§ Exercise details: Reproduce the complete set of records exactly. No picture is to appear in the copy.

____________________

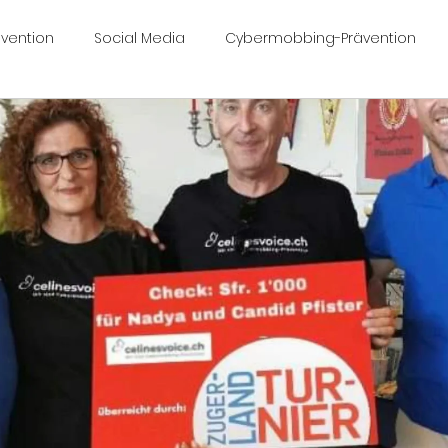
vention
Social Media
Cybermobbing-Prävention
ngfall Céline
Céline Yeraz
celinesvoice.ch
Work
bermobbinggesetz
Nimo 🤍 🖤🖤🦋
Mobbing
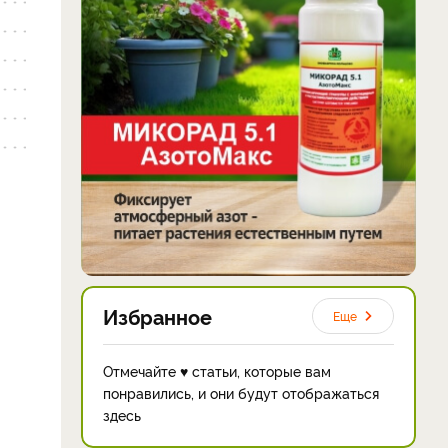
Избранное
Еще
Отмечайте ♥ статьи, которые вам
понравились, и они будут отображаться
здесь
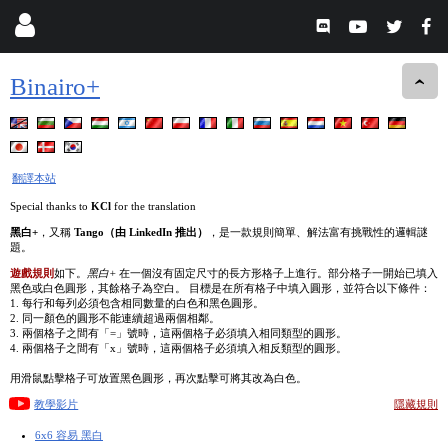
Binairo+
翻譯本站
Special thanks to
KCl
for the translation
黑白+
，又稱
Tango（由 LinkedIn 推出）
，是一款規則簡單、解法富有挑戰性的邏輯謎
題。
遊戲規則
如下。
黑白+
在一個沒有固定尺寸的長方形格子上進行。部分格子一開始已填入
黑色或白色圓形，其餘格子為空白。 目標是在所有格子中填入圓形，並符合以下條件：
1. 每行和每列必須包含相同數量的白色和黑色圓形。
2. 同一顏色的圓形不能連續超過兩個相鄰。
3. 兩個格子之間有「=」號時，這兩個格子必須填入相同類型的圓形。
4. 兩個格子之間有「x」號時，這兩個格子必須填入相反類型的圓形。
用滑鼠點擊格子可放置黑色圓形，再次點擊可將其改為白色。
教學影片
隱藏規則
6x6 容易 黑白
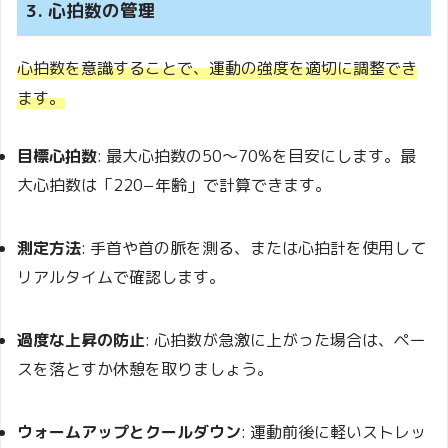
3. 心拍数の管理
心拍数を意識することで、運動の強度を適切に調整でき
ます。
目標心拍数
:
最大心拍数の50〜70%を目安にします。最
大心拍数は「220−年齢」で計算できます。
測定方法
:
手首や首の脈を測る、または心拍計を使用して
リアルタイムで確認します。
過度な上昇の防止
:
心拍数が急激に上がった場合は、ペー
スを落とすか休憩を取りましょう。
ウォームアップとクールダウン
:
運動前後に軽いストレッ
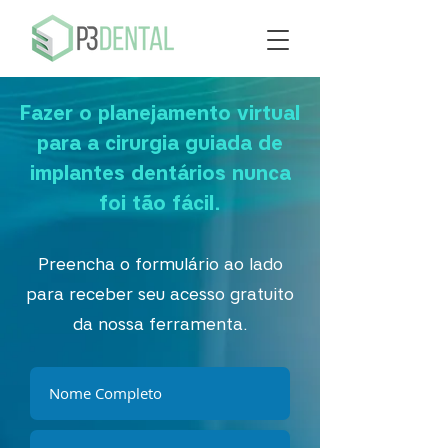
Fazer o planejamento virtual
para a cirurgia guiada de
implantes dentários nunca
foi tão fácil.
Preencha o formulário ao lado
para receber seu acesso gratuito
da nossa ferramenta.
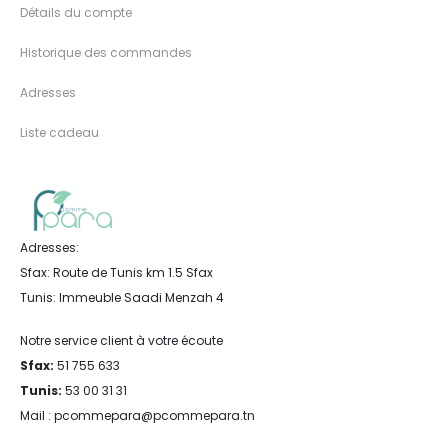
Détails du compte
Historique des commandes
Adresses
Liste cadeau
Adresses:
Sfax: Route de Tunis km 1.5 Sfax
Tunis: Immeuble Saadi Menzah 4
Notre service client à votre écoute
Sfax:
51 755 633
Tunis:
53 00 31 31
Mail : pcommepara@pcommepara.tn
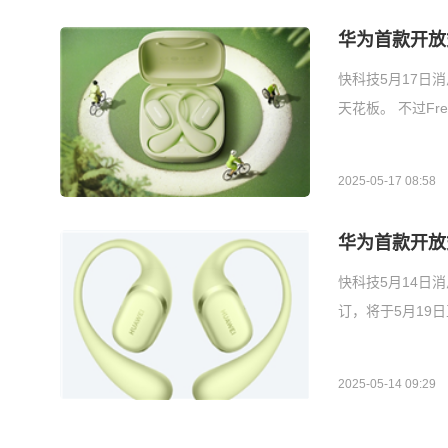
华为首款开放式
快科技5月17日消
天花板。 不过Fr
2025-05-17 08:58
华为首款开放
快科技5月14日消
订，将于5月19日
2025-05-14 09:29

____________________

§ Reply to the exercise:
vention
Social Media
Cybermobbing-Prävention
ngfall Céline
Céline Yeraz
celinesvoice.ch
Work
bermobbinggesetz
Nimo 🤍 🖤🖤🦋
Mobbing
Избранное
Еще
Отмечайте ♥ статьи, которые вам
понравились, и они будут отображаться
здесь
Binairo+
翻譯本站
Special thanks to
KCl
for the translation
黑白+
，又稱
Tango（由 LinkedIn 推出）
，是一款規則簡單、解法富有挑戰性的邏輯謎
題。
遊戲規則
如下。
黑白+
在一個沒有固定尺寸的長方形格子上進行。部分格子一開始已填入
黑色或白色圓形，其餘格子為空白。 目標是在所有格子中填入圓形，並符合以下條件：
1. 每行和每列必須包含相同數量的白色和黑色圓形。
2. 同一顏色的圓形不能連續超過兩個相鄰。
3. 兩個格子之間有「=」號時，這兩個格子必須填入相同類型的圓形。
4. 兩個格子之間有「x」號時，這兩個格子必須填入相反類型的圓形。
用滑鼠點擊格子可放置黑色圓形，再次點擊可將其改為白色。
教學影片
隱藏規則
6x6 容易 黑白
3. 心拍数の管理
心拍数を意識することで、運動の強度を適切に調整でき
ます。
目標心拍数
:
最大心拍数の50〜70%を目安にします。最
大心拍数は「220−年齢」で計算できます。
測定方法
:
手首や首の脈を測る、または心拍計を使用して
リアルタイムで確認します。
過度な上昇の防止
:
心拍数が急激に上がった場合は、ペー
スを落とすか休憩を取りましょう。
ウォームアップとクールダウン
:
運動前後に軽いストレッ
Fazer o planejamento virtual
para a cirurgia guiada de
implantes dentários nunca
foi tão fácil.
Preencha o formulário ao lado
para receber seu acesso gratuito
da nossa ferramenta.
Détails du compte
Historique des commandes
Adresses
Liste cadeau
Adresses:
Sfax: Route de Tunis km 1.5 Sfax
Tunis: Immeuble Saadi Menzah 4
Notre service client à votre écoute
Sfax:
51 755 633
Tunis:
53 00 31 31
Mail : pcommepara@pcommepara.tn
华为首款开放式
快科技5月17日消
天花板。 不过Fr
2025-05-17 08:58
华为首款开放
快科技5月14日消
订，将于5月19日
2025-05-14 09:29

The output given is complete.